「那麼問題來了。」王命接著說道。
「我啥也沒幹啊。」王命無辜的說。
敖臣:「……」
「事情不是你想像之中的那樣。」敖臣想了想說。
與此同時,他手上的那顆球,趁著敖臣跟王命說話的工夫兒,將身一扭,好不容易掙脫了敖臣的控制,又跑到王命的身邊去了。
王命:「……」
「不用怕啊。」王命把自己身後的又Q又彈圓滾滾的一顆球捉了起來,開始跟他擺事實講道理。
「他是你爸,你怕他幹什麼?」王命說。
「你總是怕他,他就傷心的。」王命一面說著,一面還摸了摸又Q又彈圓滾滾的一顆球的腦袋,雖然他也不知道對方到底有沒有腦袋。
敖臣:「……」
敖臣沒有說什麼,但是看王命的眼神之中,含混著一種感謝的情緒。
「家主,既然太子妃能帶住娃,就先讓他帶吧,反正也是一家人不是嗎。」眾人在那裡僵持了幾秒鐘時候,還是頹廢熊貓給出了一個頗為實用的建議。
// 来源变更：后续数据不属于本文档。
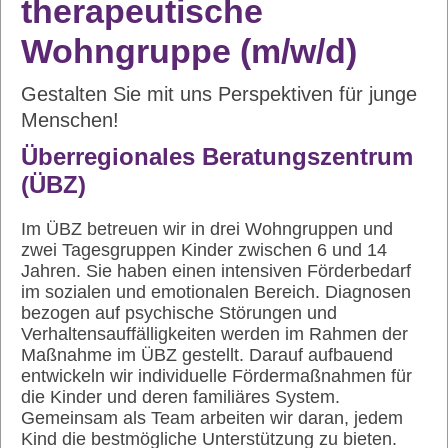
therapeutische
Wohngruppe (m/w/d)
Gestalten Sie mit uns Perspektiven für junge
Menschen!
Überregionales Beratungszentrum
(ÜBZ)
Im ÜBZ betreuen wir in drei Wohngruppen und
zwei Tagesgruppen Kinder zwischen 6 und 14
Jahren. Sie haben einen intensiven Förderbedarf
im sozialen und emotionalen Bereich. Diagnosen
bezogen auf psychische Störungen und
Verhaltensauffälligkeiten werden im Rahmen der
Maßnahme im ÜBZ gestellt. Darauf aufbauend
entwickeln wir individuelle Fördermaßnahmen für
die Kinder und deren familiäres System.
Gemeinsam als Team arbeiten wir daran, jedem
Kind die bestmögliche Unterstützung zu bieten.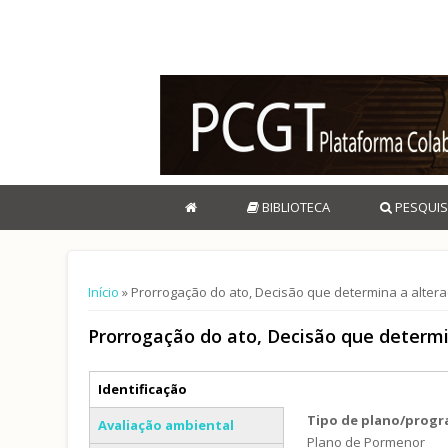
BIBLIOTECA
PESQUIS
Está aqui
Início
» Prorrogação do ato, Decisão que determina a altera
Prorrogação do ato, Decisão que determi
Separadores verticais
Identificação
(separador ativo)
Tipo de plano/prog
Avaliação ambiental
Plano de Pormenor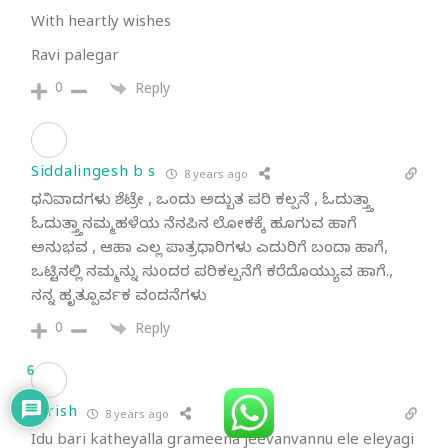
With heartly wishes
Ravi palegar
0
Reply
Siddalingesh b s
8 years ago
ಧನಿವಾದಗಳು ಶೆಟ್ರೇ , ಒಂದು ಅದ್ಬುತ ಪರಿ ಕಲ್ಪನೆ , ಓದುತ್ತ್ತಾ
ಓದುತ್ತ್ತಾನಮ್ಮಹಳೆಯ ನೆನಪಿನ ಲೋಕಕ್ಕೆ ಹೂಗುವ ಹಾಗೆ
ಅನುಭವ , ಆಹಾ ಎಲ್ಲ ಪಾತ್ರಧಾರಿಗಳು ಎದುರಿಗೆ ಬಂದಾ ಹಾಗೆ,
ಒಟ್ಟಿನಲ್ಲಿ ನಮ್ಮನ್ನು ಸುಂದರ ಪರಿಕಲ್ಪನೆಗೆ ಕರೆದೊಯ್ಯುವ ಹಾಗೆ.,
ನನ್ನ ಹೃತ್ಪೂರ್ವಕ ವಂದನೆಗಳು
0
Reply
6
Girish
8 years ago
Idu bari katheyalla grameena jeevanvannu ele eleyagi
反正現在一眾人等,除了王命之外,誰都哄不住又Q又彈圓滾滾的一顆球,而王命本身在婚姻存續期間,也算是稍微履行了一下他的職責,雖然他確實什麼也沒幹吧,但是倒也沒有否認這顆球的出身,算得上是一個有擔當的男子漢大丈夫了,讓他帶娃,也算是給這顆球做出一個榜樣。
敖臣沉默了一下,然後點了點頭。
「我還要去看看母皇怎麼樣了,你在這裡幫襯一下吧。」敖臣想了想,然後囑咐了一句頹廢熊貓道。
「我辦事兒,您放心。」頹廢熊貓十分可靠的說。
於是敖臣就告別了王命,匆匆離開了這座寢宮,身後還跟隨著一眾套娃提燈侍女,看上去來也匆匆,去也匆匆的樣子。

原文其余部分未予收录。